### Source information

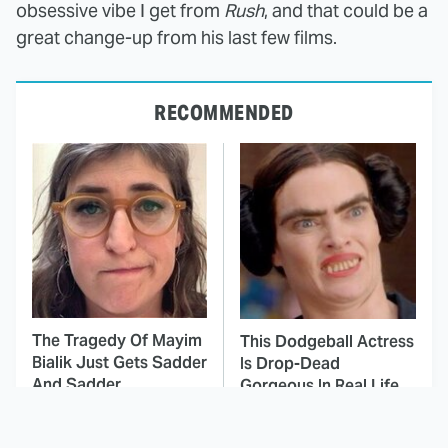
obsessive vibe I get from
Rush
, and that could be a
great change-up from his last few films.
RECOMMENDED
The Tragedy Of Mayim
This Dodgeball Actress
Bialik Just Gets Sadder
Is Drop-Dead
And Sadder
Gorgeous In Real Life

######

_Directions for this task_. Copy from the line with "that could be a" to the final line of the records, inclusive, and add nothing else.

_Solution for this exercise_.
, and that could be a
great change-up from his last few films.
RECOMMENDED
The Tragedy Of Mayim
This Dodgeball Actress
Bialik Just Gets Sadder
Is Drop-Dead
And Sadder
Gorgeous In Real Life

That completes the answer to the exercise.